Required to help ELLs, city to open 125 new bilingual programs

The city will launch 125 new bilingual programs under the terms of a required plan to improve the treatment of students who are classified as English language learners.

Test scores and high school graduation rates for ELLs lag far behind the city average, and last summer the state told then-Chancellor Joel Klein to produce a “corrective action plan” for how to serve the students better.

That plan, released today and posted below, sets out an ambitious remediation schedule — and also highlights just how much the city has lagged in providing legally mandated services to ELLs.

In the plan, the city promises to reduce the number of ELLs whose teachers are not trained to work with them and to punish schools that fail to provide services to which ELLs are entitled.

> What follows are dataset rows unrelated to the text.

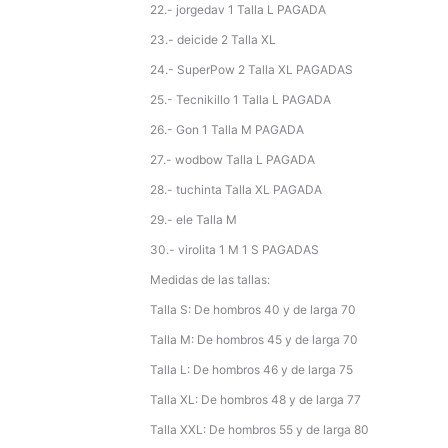
22.- jorgedav 1 Talla L PAGADA
23.- deicide 2 Talla XL
24.- SuperPow 2 Talla XL PAGADAS
25.- Tecnikillo 1 Talla L PAGADA
26.- Gon 1 Talla M PAGADA
27.- wodbow Talla L PAGADA
28.- tuchinta Talla XL PAGADA
29.- ele Talla M
30.- virolita 1 M 1 S PAGADAS
Medidas de las tallas:
Talla S: De hombros 40 y de larga 70
Talla M: De hombros 45 y de larga 70
Talla L: De hombros 46 y de larga 75
Talla XL: De hombros 48 y de larga 77
Talla XXL: De hombros 55 y de larga 80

It also promises to launch 125 new bilingual programs by 2013, including 20 this school year, on top of the 397 that are already open. The new programs will open in districts with many ELLs and where parents say they prefer their children placed in classrooms where instruction takes place in two languages, rather than in English-only classes with extra help for non-native speakers. The city has hired Ernst & Young, an auditing group, to monitor whether parents’ choices are honored.

Some of the new programs will open in high school campuses where no bilingual instruction currently takes place. When he approved several school closures in July, State Education Commissioner John King expressed concern about whether new high schools would serve the same students who attended the schools that closed. The plan commits to opening new programs when existing ones phase out along with their schools.

In the plan, the city says it will withhold funding from schools that fall short and penalize their principals. State officials did not indicate what consequences the DOE itself would face if it does not meet its year-by-year benchmarks.

Advocates for ELLs called the state’s intervention in ELL issues “unprecedented” and said they are hopeful that the city and state would follow through on the plan’s commitments.

“Previous to this commissioner we didn’t get a lot of movement on ELLs at the state level,” said Gisela Alvarez, an attorney at Advocates for Children of New York. “It’s a good opportunity to take the spotlight and press forward with all the things we know need to be done.”

The state officially accepted the plan yesterday and the city will start acting on it immediately, first by publishing updated compliance numbers, according to a DOE spokesman, Matthew Mittenthal.